The American Enterprise Institute (AEI) summarizes the global economy as follows: "Outside of the United States, Japan's highly touted growth surge ended in the spring, while China has applied selective measures to cool off its economy and met with mixed results. Europe, especially Germany, continues to languish at low growth levels while monetary tightening by the Bank of England has cooled the housing bubble in the United Kingdom and slowed the economy. Forecasts of 2005 global growth, already set below 2004 levels, are contingent upon an oil price of $30 to $35 per barrel. Even though oil is above $50 per barrel and the effects of U.S. policy stimulus have largely run their course by now, few analysts have been discussing the likelihood of a global recession, but such an outcome is looming. Acknowledging that possibility instead of denying it is a necessary condition to avoid a recession next year."
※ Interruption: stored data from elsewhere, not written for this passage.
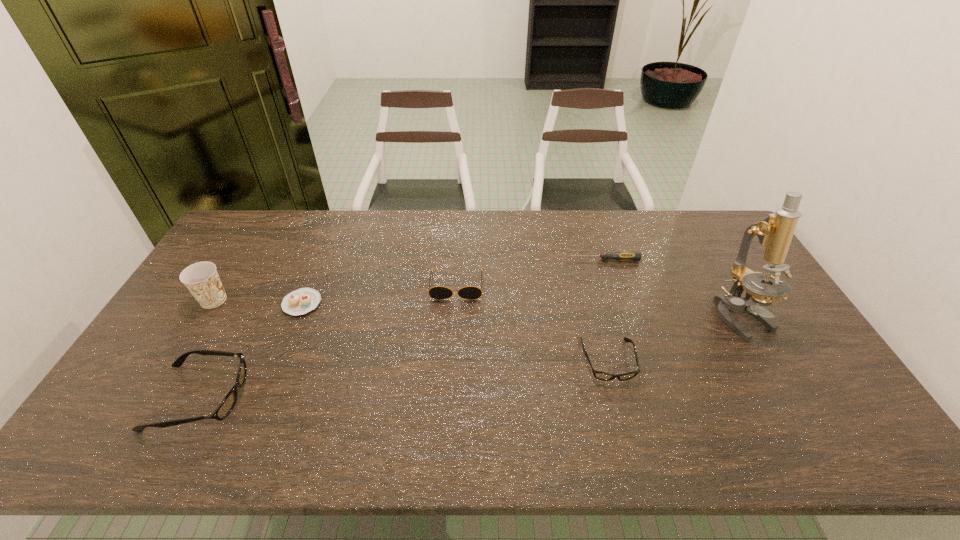 Where is `vacant area between the cupcake and the right spectacles`? vacant area between the cupcake and the right spectacles is located at coordinates (455, 332).

This screenshot has width=960, height=540. Identify the location of free area in between the Dixie cup and the sunglasses. (335, 293).

Find the location of a particular element. The height and width of the screenshot is (540, 960). vacant point located between the sunglasses and the second tallest object is located at coordinates (335, 293).

At what (x,y) coordinates should I click in order to perform the action: click on free area in between the farthest object and the cupcake. Please return your answer as a coordinate pair (x, y). The height and width of the screenshot is (540, 960). Looking at the image, I should click on (453, 281).

The height and width of the screenshot is (540, 960). Identify the location of vacant area that lies between the fourth object from left to right and the right spectacles. (532, 323).

Find the location of a particular element. The image size is (960, 540). free space between the screwdriver and the cupcake is located at coordinates (453, 281).

Find the location of a particular element. This screenshot has height=540, width=960. empty location between the taller spectacles and the right spectacles is located at coordinates (404, 379).

Identify which object is located as the fifth nearest to the left spectacles. Please provide its 2D coordinates. Your answer should be formatted as a tuple, i.e. [(x, y)], where the tuple contains the x and y coordinates of a point satisfying the conditions above.

[(620, 255)]

You are a GUI agent. You are given a task and a screenshot of the screen. Output one action in this format:
    pyautogui.click(x=<x>, y=<y>)
    Task: Click on the object identified as the second closest to the taller spectacles
    The width and height of the screenshot is (960, 540).
    Given the screenshot: What is the action you would take?
    pyautogui.click(x=201, y=279)

The height and width of the screenshot is (540, 960). I want to click on vacant space that satisfies the following two spatial constraints: 1. on the front side of the tallest object; 2. on the left side of the Dixie cup, so click(204, 316). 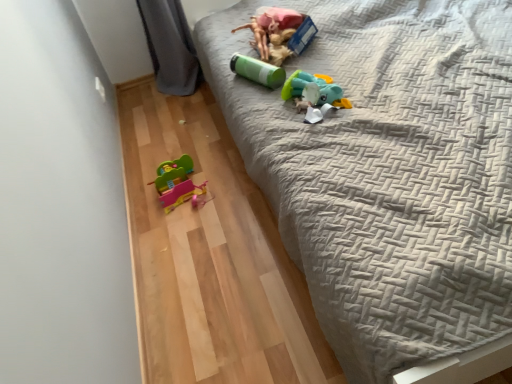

According to John Makin, resident scholar and the director of fiscal policy studies at AEI, there is one major dynamic that is driving the global economy at the current time, excess capacity.

" The U.S. effort to alleviate excess capacity by boosting demand ironically contributed to a global capacity problem by creating a rush of lending to Asia that helped to boost global supply. This combination, of course, contributed to a surge in America's external deficit that has widely been associated with the expectation of a weaker dollar. The spillover of U.S. demand-boosting fiscal and monetary policy into Asia, awash with a swelling supply of traded goods, was accommodated and recycled by Asia's central banks. Aggressive purchase of dollars and recycling of those dollars back into U.S financial markets via purchases of U.S. government and agency securities helped to sustain U.S. demand growth at stable interest rates and prices."